The NHL entered the 21st century fresh off a seemingly manic round of expansions and relocations during the 1990s; the league’s growing footprint focused south of the 49th parallel and below the Mason-Dixon Line.
Off-ice changes were the hallmark of the 1990s. On-ice changes, not so much. The instigator rule? Minor at best. The in-the-crease rule? Proven to be faulty. Video review? Well worth it, but hardly affects in-game action. The ‘loser point’ (originating in 1999-00)? The bane of many fans’ existences.
Those were the ’90s. During the early part of the ‘aughts,’ the two-referee system was put in place, as were the hurry-up faceoff and line change rules. Again, hardly tangible alterations to the way the game was played. In fact, you had to go all the way back to 1956, when the league decreed only one power play goal could be scored during a two-minute minor penalty, to find any change of note in the tangibility category.
Then the lockout hit. And the NHL had the stones to make major changes.

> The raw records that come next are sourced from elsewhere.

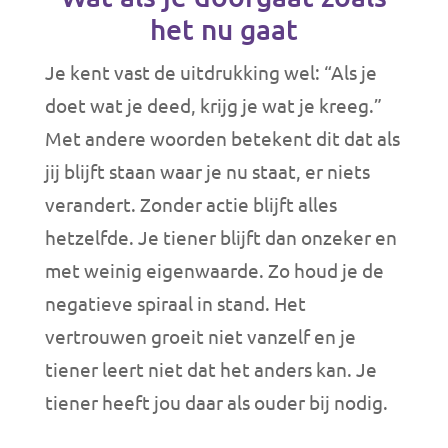
het nu gaat
Je kent vast de uitdrukking wel: “Als je
doet wat je deed, krijg je wat je kreeg.”
Met andere woorden betekent dit dat als
jij blijft staan waar je nu staat, er niets
verandert. Zonder actie blijft alles
hetzelfde. Je tiener blijft dan onzeker en
met weinig eigenwaarde. Zo houd je de
negatieve spiraal in stand. Het
vertrouwen groeit niet vanzelf en je
tiener leert niet dat het anders kan. Je
tiener heeft jou daar als ouder bij nodig.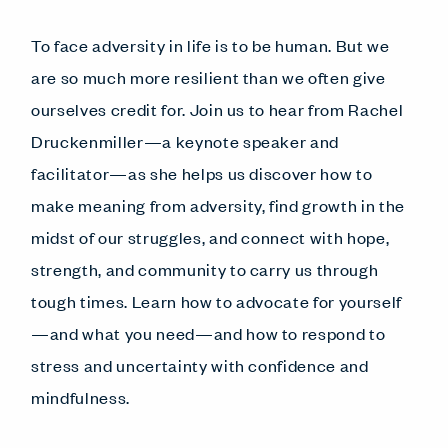
To face adversity in life is to be human. But we
are so much more resilient than we often give
ourselves credit for. Join us to hear from Rachel
Druckenmiller—a keynote speaker and
facilitator—as she helps us discover how to
make meaning from adversity, find growth in the
midst of our struggles, and connect with hope,
strength, and community to carry us through
tough times. Learn how to advocate for yourself
—and what you need—and how to respond to
stress and uncertainty with confidence and
mindfulness.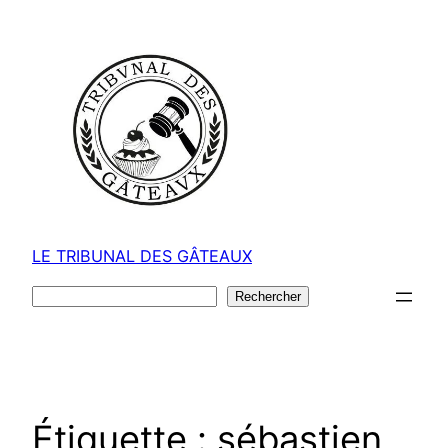
Aller
au
contenu
LE TRIBUNAL DES GÂTEAUX
Rechercher
Rechercher
Étiquette :
sébastien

A new rink configuration; allowing two-line passes; tag-up offside reinstituted; the trapezoid; the shootout; no line changes on icings; reducing goalie equipment; and a reinterpretation of what constitutes a penalty. All were put in place for 2005-06. None were in place during the ’03-04 season.

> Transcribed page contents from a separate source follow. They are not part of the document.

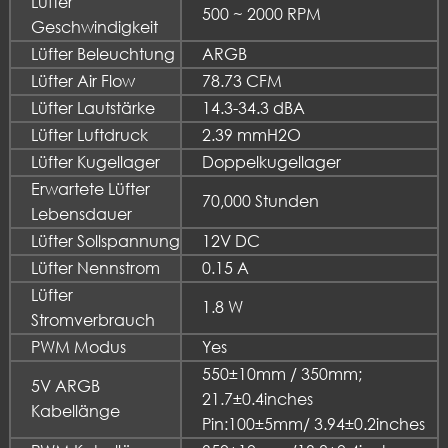
Lüfter
500 ~ 2000 RPM
Geschwindigkeit
Lüfter Beleuchtung
ARGB
Lüfter Air Flow
78.73 CFM
Lüfter Lautstärke
14.3-34.3 dBA
Lüfter Luftdruck
2.39 mmH2O
Lüfter Kugellager
Doppelkugellager
Erwartete Lüfter
70,000 Stunden
Lebensdauer
Lüfter Sollspannung
12V DC
Lüfter Nennstrom
0.15 A
Lüfter
1.8 W
Stromverbrauch
PWM Modus
Yes
550±10mm / 350mm;
5V ARGB
21.7±0.4inches
Kabellänge
Pin:100±5mm/ 3.94±0.2inches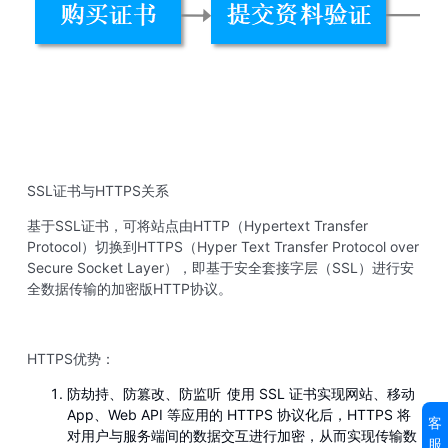
SSL证书与HTTPS关系
基于SSL证书，可将站点由HTTP（Hypertext Transfer
Protocol）切换到HTTPS（Hyper Text Transfer Protocol over
Secure Socket Layer），即基于安全套接字层（SSL）进行安
全数据传输的加密版HTTP协议。
HTTPS优势：
防劫持、防篡改、防监听
使用 SSL 证书实现网站、移动
App、Web API 等应用的 HTTPS 协议化后，HTTPS 将
客
对用户与服务端间的数据交互进行加密，从而实现传输数
服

Offense and excitement were the orders of post-lockout play.
The new rules weren’t perfect. The shootout offered excitement, but remains contentious; it affords more opportunities to earn a loser point. The interpretation of the rules has evolved to be more conservative, but it did so organically and has reached a balance between the spirit of sportsmanship in hockey and the reality of game play. Hockey has never been played with more skill and speed.

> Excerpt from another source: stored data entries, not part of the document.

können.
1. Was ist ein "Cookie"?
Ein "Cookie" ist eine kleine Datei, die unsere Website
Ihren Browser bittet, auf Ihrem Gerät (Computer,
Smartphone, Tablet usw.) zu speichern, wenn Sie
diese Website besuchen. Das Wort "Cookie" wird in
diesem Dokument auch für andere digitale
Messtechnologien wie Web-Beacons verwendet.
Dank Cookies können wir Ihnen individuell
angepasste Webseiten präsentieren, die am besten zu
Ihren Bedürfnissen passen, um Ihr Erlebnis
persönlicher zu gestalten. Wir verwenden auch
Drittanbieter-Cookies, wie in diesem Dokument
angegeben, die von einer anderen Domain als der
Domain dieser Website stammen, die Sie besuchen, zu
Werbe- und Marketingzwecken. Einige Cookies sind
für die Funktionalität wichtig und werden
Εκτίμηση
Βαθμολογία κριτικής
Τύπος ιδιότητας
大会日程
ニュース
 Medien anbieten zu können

And the rules evolution continues with discussions surrounding issues such as head shots, equipment regulations, repealing the trapezoid, expanding the shootout, automatic icing and three points for a regulation win.
The league’s willingness to stand up and address on-ice shortcomings should be commended. For that it deserves some respite when it comes to execution.
Off the ice, the new collective bargaining agreement amounted to a philosophical sea change surrounding competitive balance and team management. It altered the nature of NHL business, redistributing revenues and instituting the salary cap.
But things aren’t as rosy off the ice as on. And everyone knows it.
A failed expansion plan, a bad economy, U.S. interest-lag, whatever the reason, franchises are bleeding, owners are hard to find and the league looks to be fast becoming too unwieldy to be run in the black, if it isn’t already. Sure, teams are bought and sold for prices considered astronomical in the ’90s, but it’s all relative. How much did you buy your house for a few years back?
And that will be the league’s challenge in the 2010s; what many will describe as paying the piper for its footprint transgressions of the ’90s. The on-ice product is pretty good. The off-ice situation is pretty bad.
Relocation, contraction or another entirely new business model look to be the quick fixes. But in the long run, who really knows what’ll work best? The NHL will have to learn from its past and make another stand. Either that or retreat to its stronghold, Canada and the northern United States.
Fight or flight will be the question the league must address during the next decade.
But in the eternal battle between on- and off-ice success, I think the on-ice product is better than ever. So when it comes to the 2000s, I’m taking a glass-half-full stance.